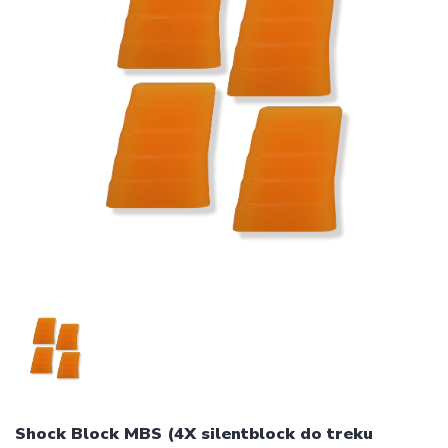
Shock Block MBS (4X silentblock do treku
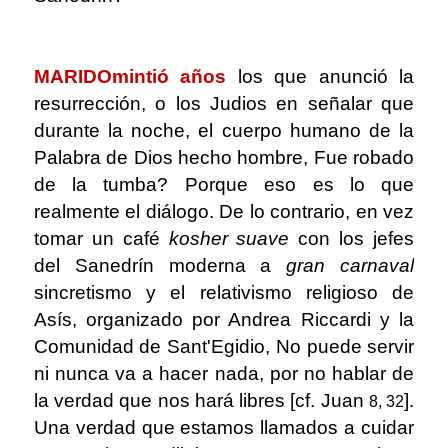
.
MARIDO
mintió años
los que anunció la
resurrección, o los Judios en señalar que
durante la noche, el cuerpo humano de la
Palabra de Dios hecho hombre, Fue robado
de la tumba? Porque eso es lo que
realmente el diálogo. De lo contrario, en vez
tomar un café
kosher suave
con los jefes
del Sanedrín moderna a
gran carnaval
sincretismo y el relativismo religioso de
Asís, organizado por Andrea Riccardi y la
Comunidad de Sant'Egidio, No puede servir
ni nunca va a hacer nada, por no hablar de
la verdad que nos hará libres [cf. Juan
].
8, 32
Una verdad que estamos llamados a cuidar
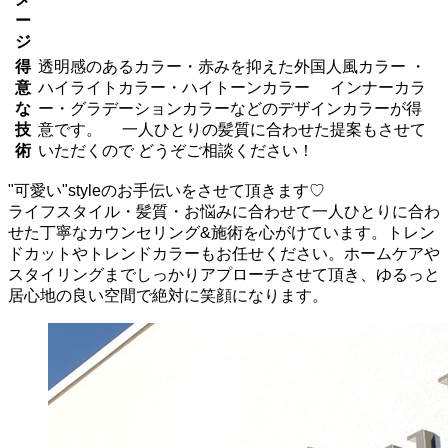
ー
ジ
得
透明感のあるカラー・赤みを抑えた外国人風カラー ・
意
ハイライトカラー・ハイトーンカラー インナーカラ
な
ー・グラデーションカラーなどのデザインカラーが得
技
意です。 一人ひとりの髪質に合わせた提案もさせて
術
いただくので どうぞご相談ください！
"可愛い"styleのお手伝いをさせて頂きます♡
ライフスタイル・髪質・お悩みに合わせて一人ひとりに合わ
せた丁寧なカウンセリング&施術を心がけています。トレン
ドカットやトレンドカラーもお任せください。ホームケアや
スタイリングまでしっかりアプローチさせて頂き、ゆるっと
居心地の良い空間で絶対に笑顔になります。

...

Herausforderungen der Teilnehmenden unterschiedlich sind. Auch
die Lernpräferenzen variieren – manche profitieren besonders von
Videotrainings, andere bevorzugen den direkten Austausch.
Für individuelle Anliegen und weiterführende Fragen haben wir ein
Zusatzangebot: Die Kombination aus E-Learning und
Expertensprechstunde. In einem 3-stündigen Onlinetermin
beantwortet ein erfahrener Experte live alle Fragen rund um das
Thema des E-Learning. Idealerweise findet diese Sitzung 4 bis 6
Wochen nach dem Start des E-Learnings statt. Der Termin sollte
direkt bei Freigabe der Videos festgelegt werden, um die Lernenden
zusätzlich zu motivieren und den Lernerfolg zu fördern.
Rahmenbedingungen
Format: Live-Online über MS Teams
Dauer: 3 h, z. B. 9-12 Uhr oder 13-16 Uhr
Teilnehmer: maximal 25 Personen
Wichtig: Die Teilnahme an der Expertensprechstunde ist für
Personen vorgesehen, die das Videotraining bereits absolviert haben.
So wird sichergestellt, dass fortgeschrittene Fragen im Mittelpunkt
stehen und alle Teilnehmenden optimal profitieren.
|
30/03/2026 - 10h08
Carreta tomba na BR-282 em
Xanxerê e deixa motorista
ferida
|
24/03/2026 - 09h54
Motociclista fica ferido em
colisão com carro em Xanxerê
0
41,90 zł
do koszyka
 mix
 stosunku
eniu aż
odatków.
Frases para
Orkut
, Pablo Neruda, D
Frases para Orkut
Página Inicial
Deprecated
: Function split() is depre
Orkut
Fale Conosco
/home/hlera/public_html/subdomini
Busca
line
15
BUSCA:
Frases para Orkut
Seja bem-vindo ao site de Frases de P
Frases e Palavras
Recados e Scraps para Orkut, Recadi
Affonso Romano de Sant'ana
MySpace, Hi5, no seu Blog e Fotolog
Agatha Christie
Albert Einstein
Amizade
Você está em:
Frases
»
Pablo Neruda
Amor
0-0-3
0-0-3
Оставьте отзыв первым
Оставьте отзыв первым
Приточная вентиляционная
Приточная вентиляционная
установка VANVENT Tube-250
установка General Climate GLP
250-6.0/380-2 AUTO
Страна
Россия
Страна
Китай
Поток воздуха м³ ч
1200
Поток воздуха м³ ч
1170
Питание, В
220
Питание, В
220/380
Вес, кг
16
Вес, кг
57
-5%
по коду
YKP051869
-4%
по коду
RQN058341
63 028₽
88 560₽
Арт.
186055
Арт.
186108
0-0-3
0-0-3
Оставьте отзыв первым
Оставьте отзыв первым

...

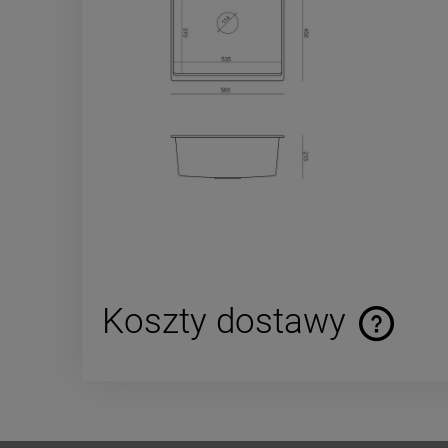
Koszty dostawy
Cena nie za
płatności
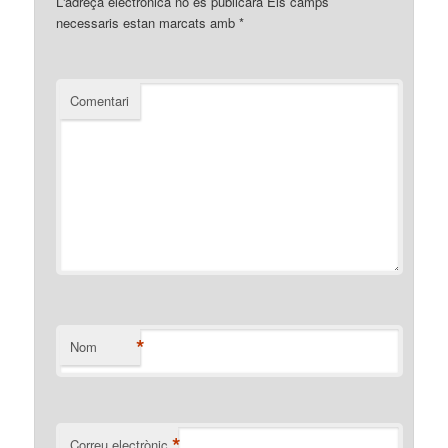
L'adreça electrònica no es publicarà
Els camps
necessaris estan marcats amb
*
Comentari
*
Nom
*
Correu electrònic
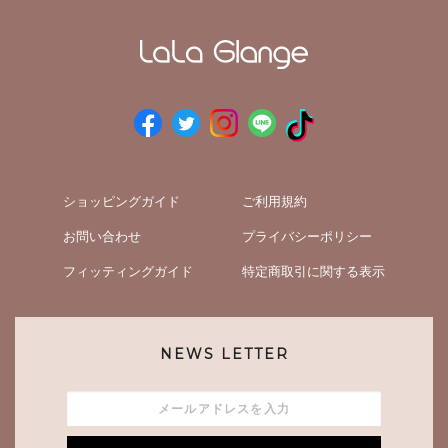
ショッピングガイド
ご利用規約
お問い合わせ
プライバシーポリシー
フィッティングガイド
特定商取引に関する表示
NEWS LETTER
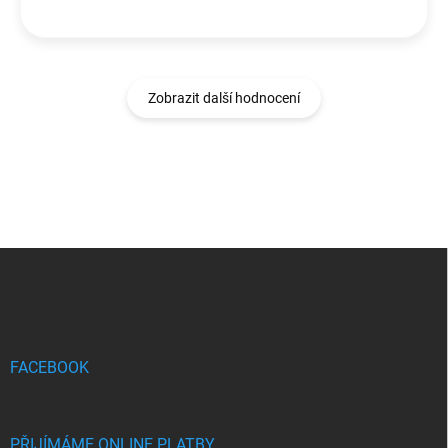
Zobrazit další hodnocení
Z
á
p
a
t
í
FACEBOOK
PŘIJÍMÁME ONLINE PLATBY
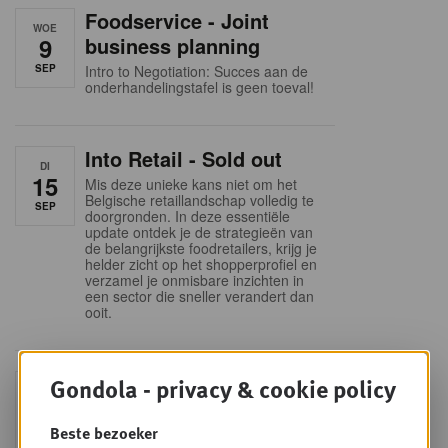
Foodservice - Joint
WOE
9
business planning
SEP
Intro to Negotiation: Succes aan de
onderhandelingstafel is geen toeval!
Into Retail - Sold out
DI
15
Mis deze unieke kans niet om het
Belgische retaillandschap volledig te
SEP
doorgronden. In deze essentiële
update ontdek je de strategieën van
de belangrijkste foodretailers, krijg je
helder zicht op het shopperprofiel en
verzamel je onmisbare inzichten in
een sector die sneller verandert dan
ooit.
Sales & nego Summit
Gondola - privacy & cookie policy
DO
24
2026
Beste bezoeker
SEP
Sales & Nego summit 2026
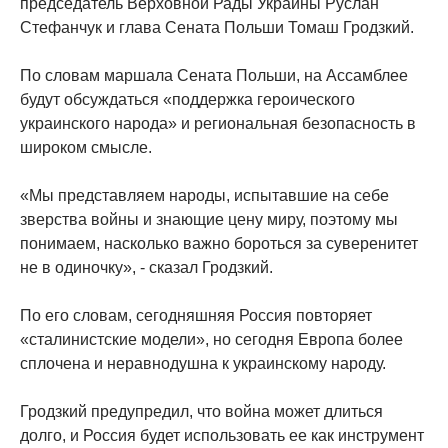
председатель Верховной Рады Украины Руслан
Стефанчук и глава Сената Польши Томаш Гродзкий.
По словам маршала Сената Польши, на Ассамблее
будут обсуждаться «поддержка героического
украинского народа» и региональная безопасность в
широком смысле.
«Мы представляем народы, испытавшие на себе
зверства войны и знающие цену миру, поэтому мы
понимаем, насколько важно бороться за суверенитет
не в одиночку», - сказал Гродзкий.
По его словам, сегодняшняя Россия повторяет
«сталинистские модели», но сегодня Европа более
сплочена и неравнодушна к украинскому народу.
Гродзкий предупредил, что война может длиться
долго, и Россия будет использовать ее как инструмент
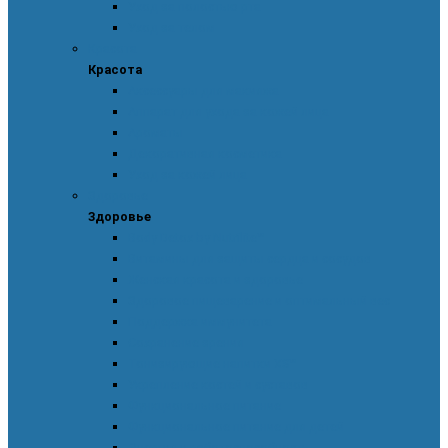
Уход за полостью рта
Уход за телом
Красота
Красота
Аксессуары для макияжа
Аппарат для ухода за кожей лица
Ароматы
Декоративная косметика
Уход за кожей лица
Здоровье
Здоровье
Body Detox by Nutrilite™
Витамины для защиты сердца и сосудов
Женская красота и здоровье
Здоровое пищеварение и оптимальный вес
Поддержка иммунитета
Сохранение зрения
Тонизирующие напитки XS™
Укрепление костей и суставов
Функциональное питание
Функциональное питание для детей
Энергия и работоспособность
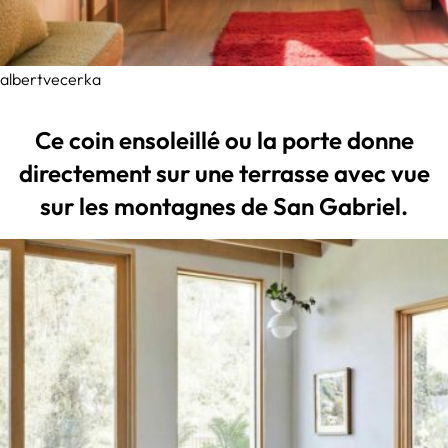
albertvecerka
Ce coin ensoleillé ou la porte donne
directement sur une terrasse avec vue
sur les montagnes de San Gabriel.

### Your task
I'd like the lines above from the one with "ライフスタイル・髪質・お悩みに合わせて一人ひとりに合わ" up to and including the one with "居心地の良い空間で絶対に笑顔になります。" copied exactly, with no other lines.

### Finished exercise
ライフスタイル・髪質・お悩みに合わせて一人ひとりに合わ
せた丁寧なカウンセリング&施術を心がけています。トレン
ドカットやトレンドカラーもお任せください。ホームケアや
スタイリングまでしっかりアプローチさせて頂き、ゆるっと
居心地の良い空間で絶対に笑顔になります。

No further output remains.